EMS Sasuke has already shown feats of being much faster than SM Naruto.

 Tbh, MS Sasuke is probably as fast as SM Naruto considering he beat V1 in CQC (until he got thrown) and KCM Naruto struggled a little with Raikage.

 Glad people aren't stuck in the age where EMS Sasuke would struggle with Pain.


----------



## TheGreen1 (Sep 9, 2013)

NarutoX28 said:


> EMS Sasuke has already shown feats of being much faster than SM Naruto.
> 
> Tbh, MS Sasuke is probably as fast as SM Naruto considering he beat V1 in CQC (until he got thrown) and KCM Naruto struggled a little with Raikage.
> 
> Glad people aren't stuck in the age where EMS Sasuke would struggle with Pain.



He Beat V1 Raikage due to his Susano'o and Amaterasu, not due to speed. No, Sasuke got his ass stomped by the Raikage when it came to speed. 

Also that wasn't Naruto fighting the 3rd Raikage, that was a clone. That speaks VOLUMES of Naruto's skill when a clone defeats a Edo Kage in one-on-one combat. Also, Naruto there was in SM and dodged at the last second, and beat him.


----------



## SuperSaiyaMan12 (Sep 9, 2013)

NarutoX28 said:


> EMS Sasuke has already shown feats of being much faster than SM Naruto.

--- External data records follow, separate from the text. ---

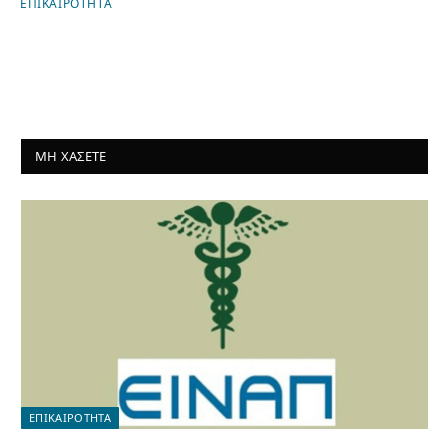
ΕΠΙΚΑΙΡΟΤΗΤΑ
ΜΗ ΧΑΣΕΤΕ
ΕΠΙΚΑΙΡΟΤΗΤΑ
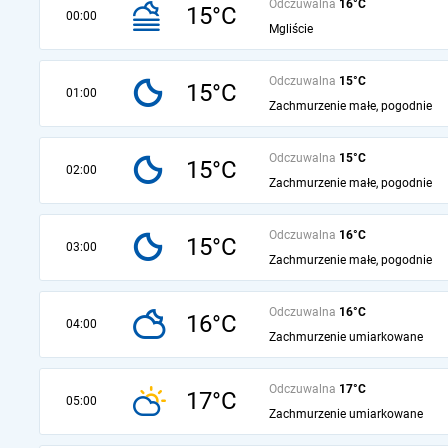
Odczuwalna
16°C
15°C
00:00
Mgliście
Odczuwalna
15°C
15°C
01:00
Zachmurzenie małe, pogodnie
Odczuwalna
15°C
15°C
02:00
Zachmurzenie małe, pogodnie
Odczuwalna
16°C
15°C
03:00
Zachmurzenie małe, pogodnie
Odczuwalna
16°C
16°C
04:00
Zachmurzenie umiarkowane
Odczuwalna
17°C
17°C
05:00
Zachmurzenie umiarkowane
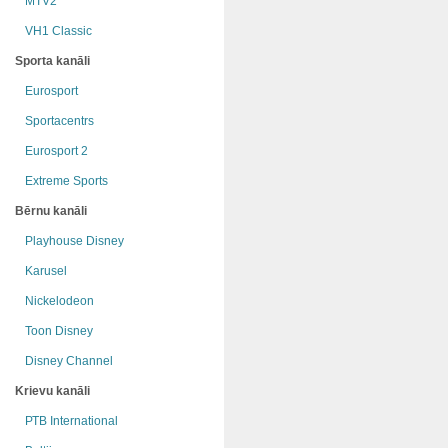
MTV2
VH1 Classic
Sporta kanāli
Eurosport
Sportacentrs
Eurosport 2
Extreme Sports
Bērnu kanāli
Playhouse Disney
Karusel
Nickelodeon
Toon Disney
Disney Channel
Krievu kanāli
РТB International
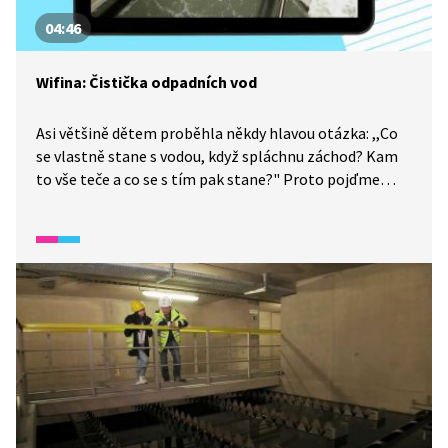
04:46
Wifina: Čistička odpadních vod
Asi většině dětem proběhla někdy hlavou otázka: ,,Co
se vlastně stane s vodou, když spláchnu záchod? Kam
to vše teče a co se s tím pak stane?" Proto pojďme
vyrazit na exkurzi do čističky odpadních vod. Tam se
dozvíme, co se děje s vodou potom, co se osprchujeme
nebo umyjeme nádobí. Také zjistíme, proč nemůže
taková voda jen tak odtéct do řeky a jak taková čistička
vlastně funguje.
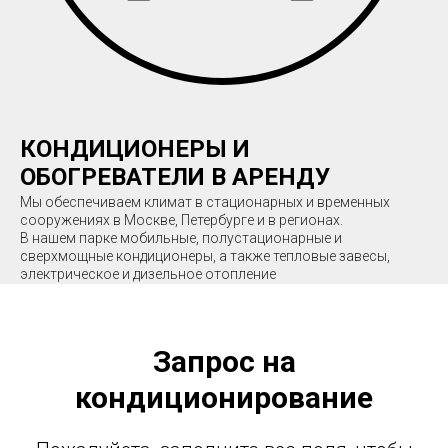
Ь
КОНДИЦИОНЕРЫ И
ОБОГРЕВАТЕЛИ В АРЕНДУ
Мы обеспечиваем климат в стационарных и временных
РНЫЕ
сооружениях в Москве, Петербурге и в регионах.
В нашем парке мобильные, полустационарные и
сверхмощные кондиционеры, а также тепловые завесы,
электрическое и дизельное отопление
ЕНИЕ
Запрос на
кондиционирование
A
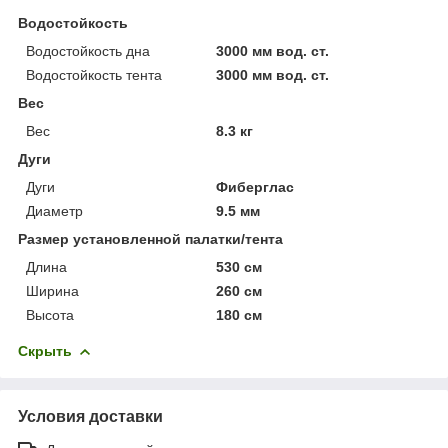
Водостойкость
Водостойкость дна
3000 мм вод. ст.
Водостойкость тента
3000 мм вод. ст.
Вес
Вес
8.3 кг
Дуги
Дуги
Фиберглас
Диаметр
9.5 мм
Размер установленной палатки/тента
Длина
530 см
Ширина
260 см
Высота
180 см
Скрыть
Условия доставки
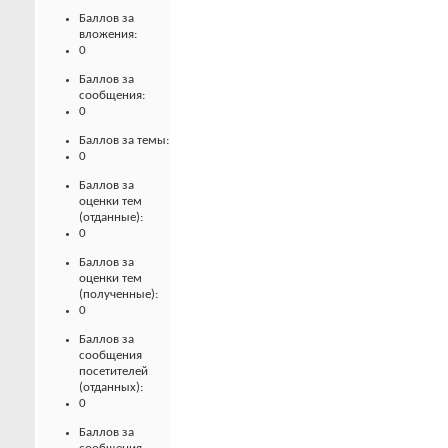
Баллов за
вложения:
0
Баллов за
сообщения:
0
Баллов за темы:
0
Баллов за
оценки тем
(отданные):
0
Баллов за
оценки тем
(полученные):
0
Баллов за
сообщения
посетителей
(отданных):
0
Баллов за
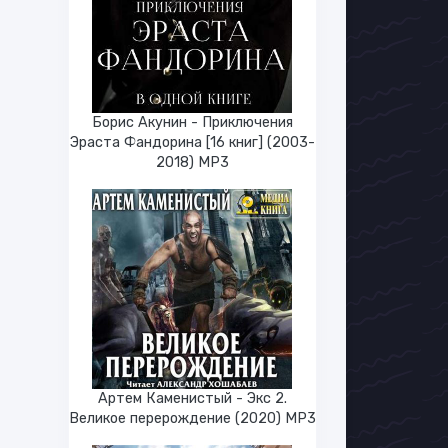
Борис Акунин - Приключения
Эраста Фандорина [16 книг] (2003-
2018) МР3
Артем Каменистый - Экс 2.
Великое перерождение (2020) МР3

Not even close. SM Naruto was able to defeat the Third Raikage in a speed clash and blitz a rocket powered Asura Path from several kilometers away starting point.

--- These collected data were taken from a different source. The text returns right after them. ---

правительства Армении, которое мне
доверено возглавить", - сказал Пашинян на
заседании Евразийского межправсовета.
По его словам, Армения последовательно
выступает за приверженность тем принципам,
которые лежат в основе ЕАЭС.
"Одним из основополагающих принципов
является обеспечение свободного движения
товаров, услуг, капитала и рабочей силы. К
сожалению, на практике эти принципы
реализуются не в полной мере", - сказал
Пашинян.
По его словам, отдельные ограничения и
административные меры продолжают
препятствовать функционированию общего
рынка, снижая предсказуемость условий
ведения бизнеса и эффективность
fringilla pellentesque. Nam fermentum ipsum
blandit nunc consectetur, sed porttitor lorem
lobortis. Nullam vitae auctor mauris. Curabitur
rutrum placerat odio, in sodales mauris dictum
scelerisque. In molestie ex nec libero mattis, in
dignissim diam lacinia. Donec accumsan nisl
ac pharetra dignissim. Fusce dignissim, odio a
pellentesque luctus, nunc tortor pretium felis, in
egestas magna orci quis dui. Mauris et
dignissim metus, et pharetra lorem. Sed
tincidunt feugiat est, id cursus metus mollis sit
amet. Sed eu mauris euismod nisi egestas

> Tbh, MS Sasuke is probably as fast as SM Naruto considering he beat V1 in CQC (until he got thrown) and KCM Naruto struggled a little with Raikage.

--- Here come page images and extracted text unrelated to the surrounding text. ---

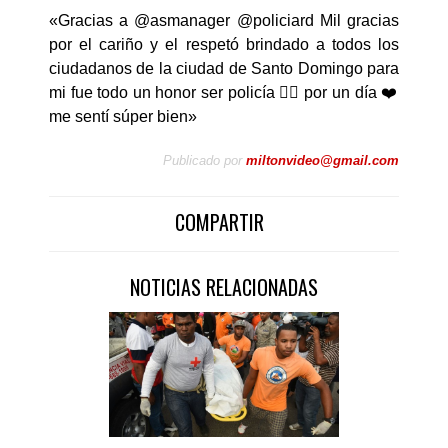
«Gracias a @asmanager @policiard Mil gracias
por el cariño y el respetó brindado a todos los
ciudadanos de la ciudad de Santo Domingo para
mi fue todo un honor ser policía 👮‍♀️ por un día ❤️
me sentí súper bien»
Publicado por
miltonvideo@gmail.com
COMPARTIR
NOTICIAS RELACIONADAS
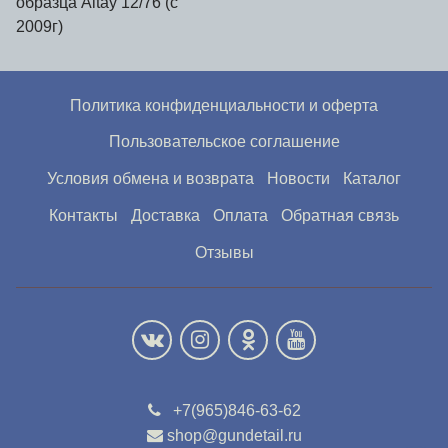
образца Altay 12/76 (с
2009г)
Политика конфиденциальности и оферта
Пользовательское соглашение
Условия обмена и возврата
Новости
Каталог
Контакты
Доставка
Оплата
Обратная связь
Отзывы
+7(965)846-63-62
shop@gundetail.ru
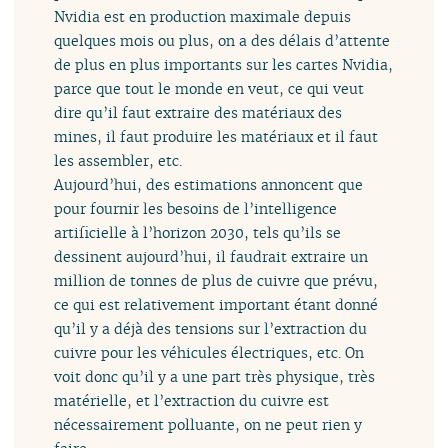
Nvidia est en production maximale depuis
quelques mois ou plus, on a des délais d’attente
de plus en plus importants sur les cartes Nvidia,
parce que tout le monde en veut, ce qui veut
dire qu’il faut extraire des matériaux des
mines, il faut produire les matériaux et il faut
les assembler, etc.
Aujourd’hui, des estimations annoncent que
pour fournir les besoins de l’intelligence
artificielle à l’horizon 2030, tels qu’ils se
dessinent aujourd’hui, il faudrait extraire un
million de tonnes de plus de cuivre que prévu,
ce qui est relativement important étant donné
qu’il y a déjà des tensions sur l’extraction du
cuivre pour les véhicules électriques, etc. On
voit donc qu’il y a une part très physique, très
matérielle, et l’extraction du cuivre est
nécessairement polluante, on ne peut rien y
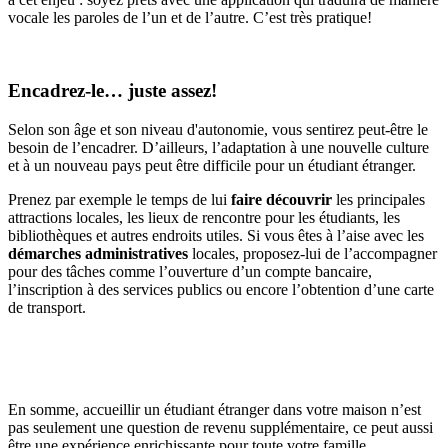
vocale les paroles de l’un et de l’autre. C’est très pratique!
Encadrez-le… juste assez!
Selon son âge et son niveau d'autonomie, vous sentirez peut-être le
besoin de l’encadrer. D’ailleurs, l’adaptation à une nouvelle culture
et à un nouveau pays peut être difficile pour un étudiant étranger.
Prenez par exemple le temps de lui
faire découvrir
les principales
attractions locales, les lieux de rencontre pour les étudiants, les
bibliothèques et autres endroits utiles. Si vous êtes à l’aise avec les
démarches administratives
locales, proposez-lui de l’accompagner
pour des tâches comme l’ouverture d’un compte bancaire,
l’inscription à des services publics ou encore l’obtention d’une carte
de transport.
En somme, accueillir un étudiant étranger dans votre maison n’est
pas seulement une question de revenu supplémentaire, ce peut aussi
être une expérience enrichissante pour toute votre famille.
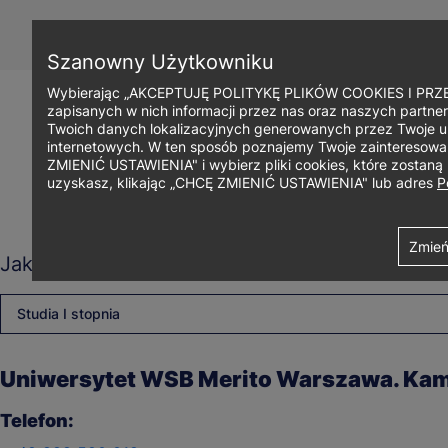
Przejdź
do
treści
Szanowny Użytkowniku
Wybierając „AKCEPTUJĘ POLITYKĘ PLIKÓW COOKIES I PRZEC
zapisanych w nich informacji przez nas oraz naszych partner
Twoich danych lokalizacyjnych generowanych przez Twoje u
internetowych. W ten sposób poznajemy Twoje zainteresowani
ZMIENIĆ USTAWIENIA" i wybierz pliki cookies, które zostan
uzyskasz, klikając „CHCĘ ZMIENIĆ USTAWIENIA" lub adres
P
Ścieżka
Uniwersytet WSB Merito Warszawa
Ajax
Contact details views
Zmień
Jaki rodzaj studiów Cię interesuje?
nawigacyjna
Studia I stopnia
Uniwersytet WSB Merito Warszawa. K
Telefon:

MS Sasuke is still slower than SM Naruto. He didn't 'beat' A at all, A made no attempt to dodge and was counting on his Raiton no Yoroi to tank the Chidori: which it did. Sasuke lost the clash and was forced to use Susano'o to survive the Liger Bombu.


> Glad people aren't stuck in the age where EMS Sasuke would struggle with Pain.


Chibaku Tensei. EMS Sasuke is crushed. Giant Shinra Tensei. EMS Sasuke is flattened. Preta Path makes all of Sasuke's ninjutsu useless as does Shinra Tensei. He's still vulnerable to Bansho Ten'in and if he goes taijutsu against Asura or Deva, he gets manhandled. 

Until Sasuke gets Perfect Susano'o, he can't defeat Pain with his current feats.


----------



## Trojan (Sep 9, 2013)

lol Amaterasu is useless against ALL of the paths!
people forget that those black rods can actually defeat the Amaterasu? 
*tossing them into the clouds.*


----------



## Legendary Itachi (Sep 9, 2013)

Amaterasu arrows, not Amaterasu instantly burns on your body. They can't throw chakra rods to deflect that.

EMS Sasuke > SM Naruto, and Sasuke just takes out weakened Deva and Naraka first with full intel, then clears other paths with Enton. At most he wins with mid-difficulty.


----------



## SuperSaiyaMan12 (Sep 9, 2013)

Legendary Itachi said:


> Amaterasu arrows, not Amaterasu instantly burns on your body. They can't throw chakra rods to deflect that.
> 
> EMS Sasuke > SM Naruto, and Sasuke just takes out weakened Deva and Naraka first with full intel, then clears other paths with Enton. At most he wins with mid-difficulty.


Sasuke will waste his Enton on Preta and Deva who absorb/deflect it. And no...Sage Mode Naruto has better feats than even EMS Sasuke now: defeating Yang Kurama, defeating the weakened Pain, defeating the Edo Third Raikage, damaging Juubito.

EMS Sasuke really needs better feats.


----------



## Legendary Itachi (Sep 9, 2013)

SuperSaiyaMan12 said:


> Sasuke will waste his Enton on Preta and Deva who absorb/deflect it. And no...Sage Mode Naruto has better feats than even EMS Sasuke now: defeating Yang Kurama, defeating the weakened Pain, defeating the Edo Third Raikage, damaging Juubito.
> 
> EMS Sasuke really needs better feats.



With full intel, Sasuke won't waste Enton on Preta, and weakened Deva can't ST Enton before recovered. Given that Sasuke knows Deva has the most dangerous arsenal to finish him, he will take Deva down first.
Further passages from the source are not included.